0:000> bp conhost!DoWriteConsole 0:000> g Breakpoint 0 hit conhost!DoWriteConsole: 00007ff6`90876ec0 48895c2410 mov qword ptr [rsp + 10h],rbx ss:00000095`d627f738=0000000000000000 0:000>r rax=000000000000000c rbx=00000095d627f7b0 rcx=000002370df76cc0 rdx=00000095d627f768 rsi=00000095d627f7c0 rdi=00000095d627f7f0 rip=00007ff690876ec0 rsp=00000095d627f728 rbp=00000095d627f8f9 r8=000002370bedf010 r9=00000095d627f7b0 r10=000002370df76cc0 r11=000002370e0c9d00 r12=00000095d627f970 r13=000002370bedf010 r14=000002370bedf010 r15=0000000000000000 iopl=0 nv up ei pl zr na po nc cs=0033 ss=002b ds=002b es=002b fs=0053 gs=002b efl=00000246 conhost!DoWriteConsole: 00007ff6`90876ec0 48895c2410 mov qword ptr [rsp + 10h],rbx ss:00000095`d627f738=0000000000000000 0:000>du 000002370df76cc0 00000237`0df76cc0 "i=18.."
You can see that there is indeed an i=18. I would like to remind you that if you want to see the sequential logic of the method, you can use perfview.
3. Why is it stuck after quick editing?
The source code of conhost is not public, but it can be inferred visually.
-
After the quick editing window is enabled by the user, GetMessage will be aware of this custom MSG message.
-
The logic of this message will keep the server’s process of processing Client messages in waiting, causing the Client’s IopSynchronousServiceTail to be unable to be awakened, causing it to remain blocked, and the completion status of a similar Task is never set.

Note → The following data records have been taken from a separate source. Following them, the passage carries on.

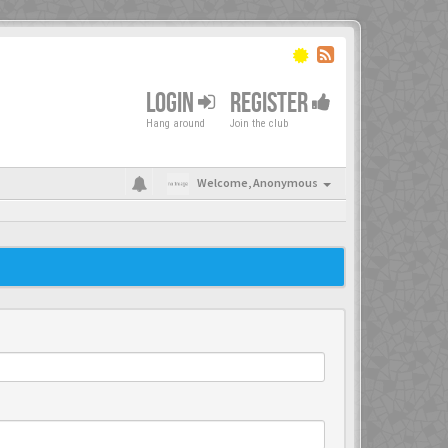
LOGIN
REGISTER
Hang around
Join the club
Welcome,
Anonymous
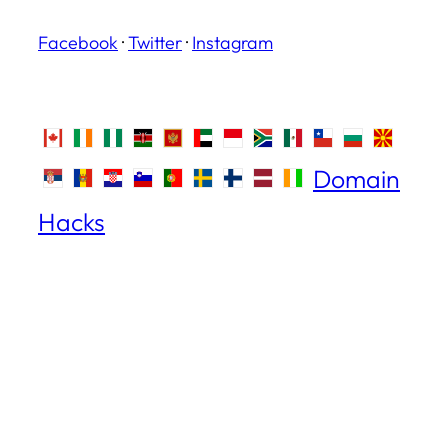
Facebook
·
Twitter
·
Instagram
Domain
Hacks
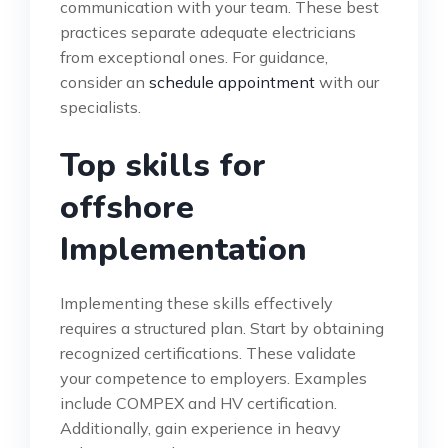
communication with your team. These best
practices separate adequate electricians
from exceptional ones. For guidance,
consider an
schedule appointment
with our
specialists.
Top skills for
offshore
Implementation
Implementing these skills effectively
requires a structured plan. Start by obtaining
recognized certifications. These validate
your competence to employers. Examples
include COMPEX and HV certification.
Additionally, gain experience in heavy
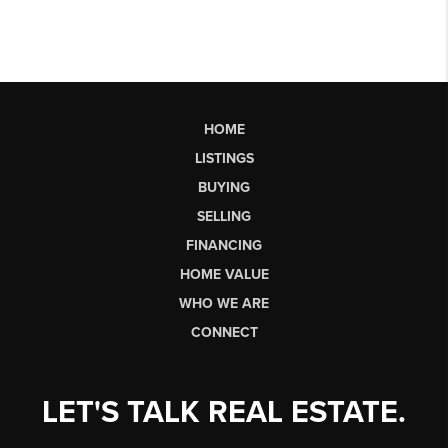
HOME
LISTINGS
BUYING
SELLING
FINANCING
HOME VALUE
WHO WE ARE
CONNECT
LET'S TALK REAL ESTATE.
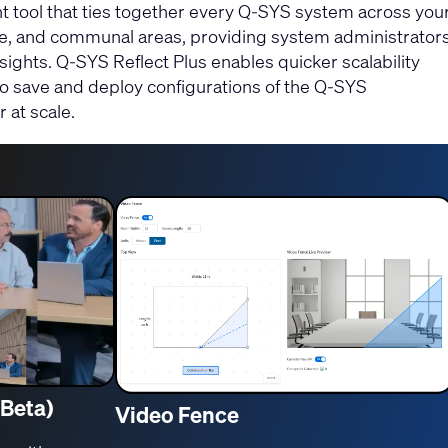
tool that ties together every Q-SYS system across you
, and communal areas, providing system administrator
nsights. Q-SYS Reflect Plus enables quicker scalability
to save and deploy configurations of the Q-SYS
 at scale.
(Beta)
Video Fence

Next, you can verify the processing message code of Quick Edit Window, just click the mouse on the console. The reference script is as follows:
0:004> bp win32u!NtUserGetMessage "dp ebp-30 L2; g" 0:004>g 00000095`d61ffae0 00000000`00130e6e 00000000`00000404 00000095`d61ffae0 00000000`00130e6e 00000000`00000404 00000095`d61ffae0 00000000`00130e6e 00000000`00000201 00000095`d61ffae0 00000000`00130e6e 00000000`00000405 00000095`d61ffae0 00000000`00130e6e 00000000`00000202 00000095`d61ffae0 00000000`00130e6e 00000000`00000200
From the introduction of each message code in chaggpt, you can see that there will be a 405 custom message, which is related to Quick Edit Window.
Three: Summary
This article is my personal speculation and record of window stuck. Advanced debugging is not easy. If you are interested, please feel free to add details.